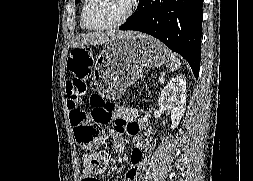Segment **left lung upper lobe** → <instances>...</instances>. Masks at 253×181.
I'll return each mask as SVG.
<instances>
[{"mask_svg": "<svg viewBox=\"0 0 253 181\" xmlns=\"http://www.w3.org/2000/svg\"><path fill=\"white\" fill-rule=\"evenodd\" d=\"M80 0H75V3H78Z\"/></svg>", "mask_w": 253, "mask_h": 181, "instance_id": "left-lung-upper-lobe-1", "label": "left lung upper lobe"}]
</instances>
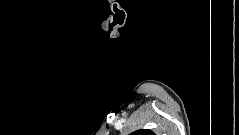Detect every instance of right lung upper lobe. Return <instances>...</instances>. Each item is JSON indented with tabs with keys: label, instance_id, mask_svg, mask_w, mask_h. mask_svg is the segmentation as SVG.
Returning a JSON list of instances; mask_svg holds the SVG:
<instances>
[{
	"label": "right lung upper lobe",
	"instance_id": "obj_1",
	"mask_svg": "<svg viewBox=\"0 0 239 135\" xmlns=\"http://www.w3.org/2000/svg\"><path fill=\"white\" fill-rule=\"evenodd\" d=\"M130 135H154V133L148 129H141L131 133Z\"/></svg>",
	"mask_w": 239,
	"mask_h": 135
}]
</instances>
☆ ☆ ☆ ☆ ☆ ☆ ☆
[ABOUT THIS EXERCISE] Only the lines from the one containing "Detect every instance" through the last line of the entries above, both included, belong in the answer, written out exactly; pictures do not.

[COMPLETED EXERCISE]
Detect every instance of right lung upper lobe. Return <instances>...</instances>. Each item is JSON indented with tabs with keys: label, instance_id, mask_svg, mask_w, mask_h. mask_svg is the segmentation as SVG.
Returning a JSON list of instances; mask_svg holds the SVG:
<instances>
[{
	"label": "right lung upper lobe",
	"instance_id": "obj_1",
	"mask_svg": "<svg viewBox=\"0 0 239 135\" xmlns=\"http://www.w3.org/2000/svg\"><path fill=\"white\" fill-rule=\"evenodd\" d=\"M130 135H154V133L148 129H141L131 133Z\"/></svg>",
	"mask_w": 239,
	"mask_h": 135
}]
</instances>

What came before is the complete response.